Two irregular Spenserians by the Shakespeare-editor Edward Capell enjoin the fair sex to emulate the pious virtues of the Countess of Hertford (?). In a most unusual variation of the Spenserian pattern, Capell substitutes an "a" rhyme in the place of the final "b." The poem, dated "3 Oct. 1757" appears in Laura, the anthology of sonnets edited by Capell's nephew Capel Lofft. Capell's "Antony and Cleopatra fitted for the stage" was published in 1758.
Editor's note: "I know of no other poetical Remains of my Uncle than of this Sonnet and a Translation of part of the 1st Book of the third Iliad into blank Verse. It was inscrib'd to Lady Hertford, Daughter of the then Duke of Grafton."
Samuel Austin Allibone: "Edward Capell, 1713-1781, a native of Suffolk, distinguished himself by his critical labours upon the text of Shakspeare.
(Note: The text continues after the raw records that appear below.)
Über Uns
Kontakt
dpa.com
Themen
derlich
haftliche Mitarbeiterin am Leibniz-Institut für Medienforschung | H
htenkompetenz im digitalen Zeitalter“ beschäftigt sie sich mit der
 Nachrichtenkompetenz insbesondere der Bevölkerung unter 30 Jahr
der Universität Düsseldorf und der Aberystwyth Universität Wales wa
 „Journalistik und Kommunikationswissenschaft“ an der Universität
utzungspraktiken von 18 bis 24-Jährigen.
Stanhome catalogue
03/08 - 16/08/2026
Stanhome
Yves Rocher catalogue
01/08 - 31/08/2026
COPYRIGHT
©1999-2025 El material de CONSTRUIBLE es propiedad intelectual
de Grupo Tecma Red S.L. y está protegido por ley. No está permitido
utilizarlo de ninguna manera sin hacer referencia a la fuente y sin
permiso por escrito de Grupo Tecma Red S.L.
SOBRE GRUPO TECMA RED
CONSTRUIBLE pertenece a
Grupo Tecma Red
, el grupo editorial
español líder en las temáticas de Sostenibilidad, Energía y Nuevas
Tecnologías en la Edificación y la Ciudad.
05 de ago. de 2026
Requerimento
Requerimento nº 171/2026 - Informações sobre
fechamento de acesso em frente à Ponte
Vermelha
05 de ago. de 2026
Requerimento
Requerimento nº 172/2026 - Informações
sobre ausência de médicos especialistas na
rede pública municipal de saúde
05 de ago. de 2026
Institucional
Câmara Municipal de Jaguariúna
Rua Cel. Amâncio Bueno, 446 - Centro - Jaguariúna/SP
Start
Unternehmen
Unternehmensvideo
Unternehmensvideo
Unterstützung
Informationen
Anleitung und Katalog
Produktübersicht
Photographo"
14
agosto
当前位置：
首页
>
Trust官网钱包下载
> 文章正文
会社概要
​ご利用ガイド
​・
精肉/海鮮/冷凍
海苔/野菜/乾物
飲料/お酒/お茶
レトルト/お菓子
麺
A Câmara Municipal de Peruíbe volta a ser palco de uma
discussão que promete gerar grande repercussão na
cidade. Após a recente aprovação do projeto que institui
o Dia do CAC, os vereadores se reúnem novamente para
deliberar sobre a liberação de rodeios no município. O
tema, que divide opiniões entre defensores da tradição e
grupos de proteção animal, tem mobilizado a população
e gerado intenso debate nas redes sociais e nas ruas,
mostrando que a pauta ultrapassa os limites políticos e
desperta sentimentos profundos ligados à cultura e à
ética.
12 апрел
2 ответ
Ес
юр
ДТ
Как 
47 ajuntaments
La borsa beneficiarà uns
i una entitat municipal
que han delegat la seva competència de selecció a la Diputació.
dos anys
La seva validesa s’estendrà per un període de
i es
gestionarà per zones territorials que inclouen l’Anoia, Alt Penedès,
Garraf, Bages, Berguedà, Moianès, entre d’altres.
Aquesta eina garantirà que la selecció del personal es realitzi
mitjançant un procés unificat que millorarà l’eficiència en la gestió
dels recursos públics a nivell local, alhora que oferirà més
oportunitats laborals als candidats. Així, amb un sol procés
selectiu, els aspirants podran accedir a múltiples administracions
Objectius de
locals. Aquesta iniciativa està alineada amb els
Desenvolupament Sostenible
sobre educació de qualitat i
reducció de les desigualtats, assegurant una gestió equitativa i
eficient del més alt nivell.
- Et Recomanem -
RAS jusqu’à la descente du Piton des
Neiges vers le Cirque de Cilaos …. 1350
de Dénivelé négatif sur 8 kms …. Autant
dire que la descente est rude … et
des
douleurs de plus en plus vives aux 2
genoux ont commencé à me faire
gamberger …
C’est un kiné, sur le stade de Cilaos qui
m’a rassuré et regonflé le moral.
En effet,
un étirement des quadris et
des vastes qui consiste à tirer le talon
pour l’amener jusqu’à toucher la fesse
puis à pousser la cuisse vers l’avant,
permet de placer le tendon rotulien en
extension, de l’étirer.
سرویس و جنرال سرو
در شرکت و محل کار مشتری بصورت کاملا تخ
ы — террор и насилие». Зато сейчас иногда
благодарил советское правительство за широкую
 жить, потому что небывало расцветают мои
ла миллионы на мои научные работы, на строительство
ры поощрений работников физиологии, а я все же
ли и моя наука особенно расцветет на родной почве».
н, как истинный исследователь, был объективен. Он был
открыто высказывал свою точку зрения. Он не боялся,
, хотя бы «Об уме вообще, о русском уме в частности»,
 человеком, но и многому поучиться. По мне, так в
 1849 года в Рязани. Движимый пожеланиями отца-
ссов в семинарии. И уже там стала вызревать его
He tells us that as early as 1745 he was shocked at the licentiousness (wildness) of Hanmer's plan, and determined to prepare an edition 'ex fide codicum.' He published in 1768, 10 vols. 8vo, an edition of his favourite author, for which he received £300 from the bookseller" Critical Dictionary of English Literature (1858-71; 1882) 1:396.
Why from the Throne where BEAUTY sits SUPREME,
And countless Emanations deals below,
Infus'd and fixt in Woman's shining frame
Doth so large portion of his Wonder flow?
Why, but to rule the tread of human Woe,
And point our erring feet where Joys abide?
But, ah the pity, to a traitor-flame
Weak, wavering, wild, the heaven-born ray is ty'd,
And Man, confiding Man, from bliss estranged wide.
Daughters of Britain, scorn the garish fire;
Exile the meteor to it's Pharian Grave:
Sincerer Flames from Virtue's heights aspire,
That brighten Beauty, and from Sorrow save:
High o'er the rest see what fair hand doth wave
A deathless Torch; and calls you to the Shrine
Where only Beauty, only Bliss entire!
Follow the branch of much lov'd **'s line;
And from those Altars mend, with her, the ray divine.